::: Task inputs :::
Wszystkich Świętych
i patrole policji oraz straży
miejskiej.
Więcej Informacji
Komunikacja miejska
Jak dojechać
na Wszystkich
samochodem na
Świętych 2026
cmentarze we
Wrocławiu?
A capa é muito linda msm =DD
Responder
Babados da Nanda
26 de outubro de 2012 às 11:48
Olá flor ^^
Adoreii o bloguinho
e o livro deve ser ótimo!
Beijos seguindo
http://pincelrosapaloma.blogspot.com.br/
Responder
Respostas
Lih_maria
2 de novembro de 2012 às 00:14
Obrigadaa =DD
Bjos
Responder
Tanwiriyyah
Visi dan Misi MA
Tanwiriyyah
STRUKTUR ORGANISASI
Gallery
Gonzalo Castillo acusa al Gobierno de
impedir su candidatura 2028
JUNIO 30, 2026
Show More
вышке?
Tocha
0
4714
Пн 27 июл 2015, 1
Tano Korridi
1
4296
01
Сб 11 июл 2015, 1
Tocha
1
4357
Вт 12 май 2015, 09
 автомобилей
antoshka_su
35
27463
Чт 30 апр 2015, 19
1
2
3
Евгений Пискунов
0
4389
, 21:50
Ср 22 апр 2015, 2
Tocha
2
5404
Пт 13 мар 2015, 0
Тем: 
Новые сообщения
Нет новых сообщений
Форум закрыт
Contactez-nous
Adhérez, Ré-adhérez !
:::
::: Task inputs :::
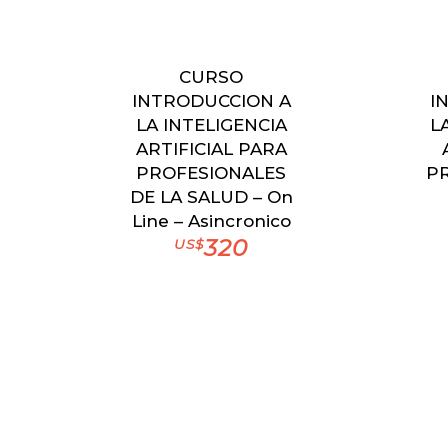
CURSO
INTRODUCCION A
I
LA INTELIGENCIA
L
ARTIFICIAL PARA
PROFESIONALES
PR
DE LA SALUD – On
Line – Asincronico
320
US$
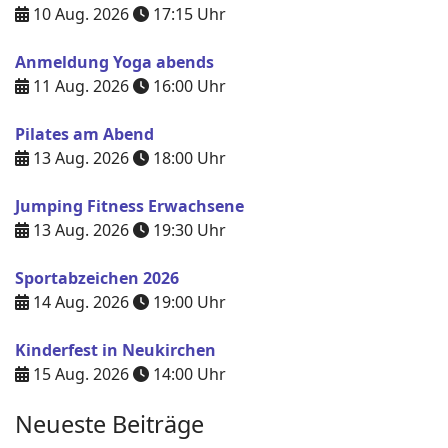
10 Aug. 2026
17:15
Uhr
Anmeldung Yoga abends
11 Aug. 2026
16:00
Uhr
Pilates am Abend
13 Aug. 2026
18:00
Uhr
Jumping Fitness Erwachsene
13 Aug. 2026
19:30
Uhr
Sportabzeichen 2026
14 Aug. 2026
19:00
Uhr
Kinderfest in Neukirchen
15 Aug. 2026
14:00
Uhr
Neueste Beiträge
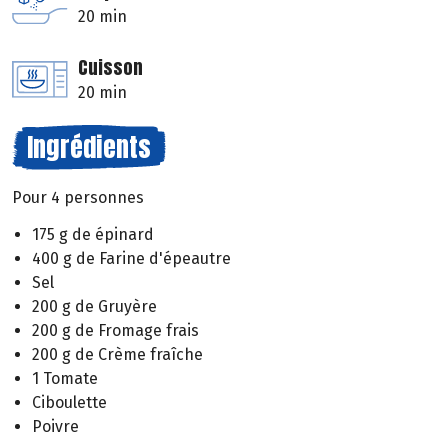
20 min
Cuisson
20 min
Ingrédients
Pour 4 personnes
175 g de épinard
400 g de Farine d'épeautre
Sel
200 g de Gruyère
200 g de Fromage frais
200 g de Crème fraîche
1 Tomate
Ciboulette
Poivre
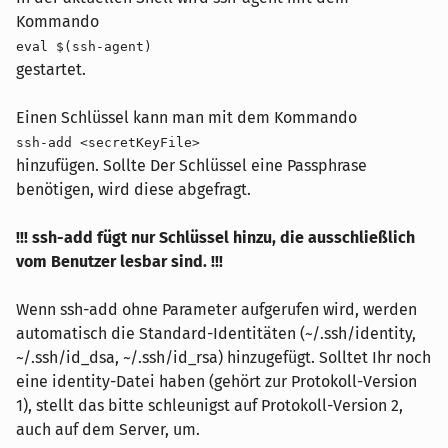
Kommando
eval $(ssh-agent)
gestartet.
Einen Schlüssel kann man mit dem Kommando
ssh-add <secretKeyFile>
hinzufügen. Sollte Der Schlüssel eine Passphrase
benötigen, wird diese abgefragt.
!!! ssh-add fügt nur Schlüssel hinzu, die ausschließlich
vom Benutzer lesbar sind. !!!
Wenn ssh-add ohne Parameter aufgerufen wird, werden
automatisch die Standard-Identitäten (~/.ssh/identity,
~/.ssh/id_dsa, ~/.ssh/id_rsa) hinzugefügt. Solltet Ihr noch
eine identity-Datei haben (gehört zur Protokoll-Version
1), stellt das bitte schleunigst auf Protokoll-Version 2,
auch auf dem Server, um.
:::
::: Task inputs :::
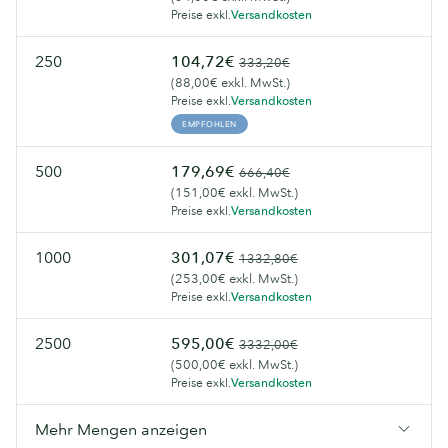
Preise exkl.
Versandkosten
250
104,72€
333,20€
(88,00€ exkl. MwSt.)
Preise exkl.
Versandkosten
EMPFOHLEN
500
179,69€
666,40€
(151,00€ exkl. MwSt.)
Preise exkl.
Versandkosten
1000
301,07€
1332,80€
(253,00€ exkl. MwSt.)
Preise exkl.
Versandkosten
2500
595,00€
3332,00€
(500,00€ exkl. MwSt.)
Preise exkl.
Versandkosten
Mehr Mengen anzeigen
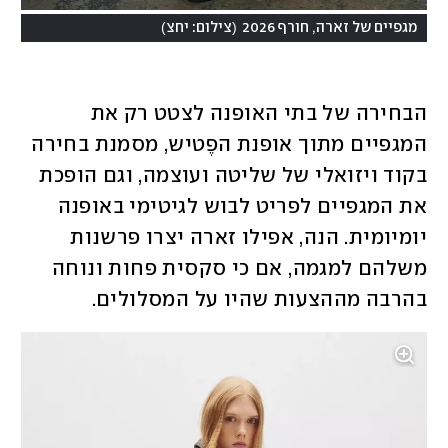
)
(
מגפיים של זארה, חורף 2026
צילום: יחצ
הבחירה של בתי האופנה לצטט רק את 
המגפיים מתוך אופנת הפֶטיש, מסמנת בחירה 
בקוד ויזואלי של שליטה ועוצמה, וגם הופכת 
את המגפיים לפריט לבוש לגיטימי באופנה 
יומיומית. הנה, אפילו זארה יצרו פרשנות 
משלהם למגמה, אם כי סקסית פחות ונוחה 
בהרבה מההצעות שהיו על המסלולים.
:::
= Work instruction =
Would you copy, unchanged, the stretch of the records above that begins at the line containing "Евгений Пискунов" and ends at the line containing "Adhérez, Ré-adhérez !", and only that?

= Solved exercise =
Евгений Пискунов
0
4389
, 21:50
Ср 22 апр 2015, 2
Tocha
2
5404
Пт 13 мар 2015, 0
Тем: 
Новые сообщения
Нет новых сообщений
Форум закрыт
Contactez-nous
Adhérez, Ré-adhérez !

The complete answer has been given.